- [Your goal]: Look through the records and copy each line that has "Şeridi" in it.

** Records for the exercise follows **

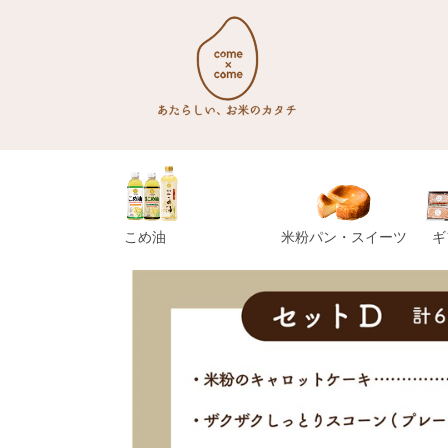
こめ油
米粉パン・スイーツ
ギ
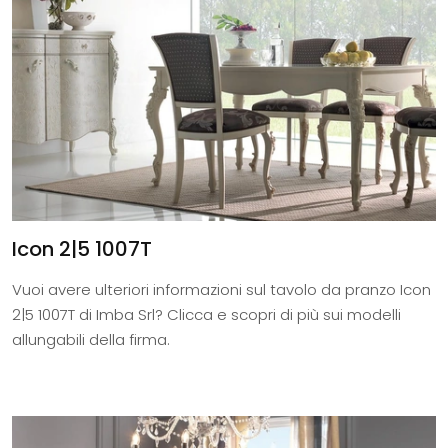
Icon 2|5 1007T
Vuoi avere ulteriori informazioni sul tavolo da pranzo Icon
2|5 1007T di Imba Srl? Clicca e scopri di più sui modelli
allungabili della firma.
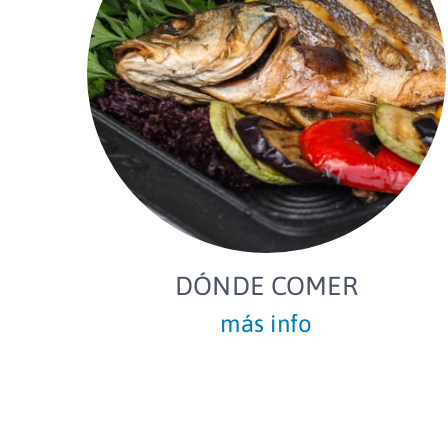
DÓNDE COMER
más info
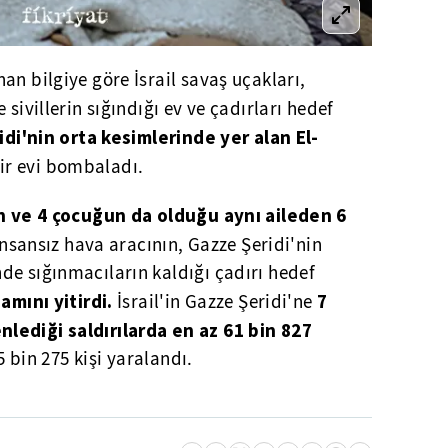
an bilgiye göre İsrail savaş uçakları,
e sivillerin sığındığı ev ve çadırları hedef
di'nin orta kesimlerinde yer alan El-
ir evi bombaladı.
n ve 4 çocuğun da olduğu aynı aileden 6
 insansız hava aracının, Gazze Şeridi'nin
de sığınmacıların kaldığı çadırı hedef
şamını yitirdi.
7
İsrail'in Gazze Şeridi'ne
lediği saldırılarda en az 61 bin 827
55 bin 275 kişi yaralandı.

** End of Records for the exercise **

- [Output for this task]:
 insansız hava aracının, Gazze Şeridi'nin
İsrail'in Gazze Şeridi'ne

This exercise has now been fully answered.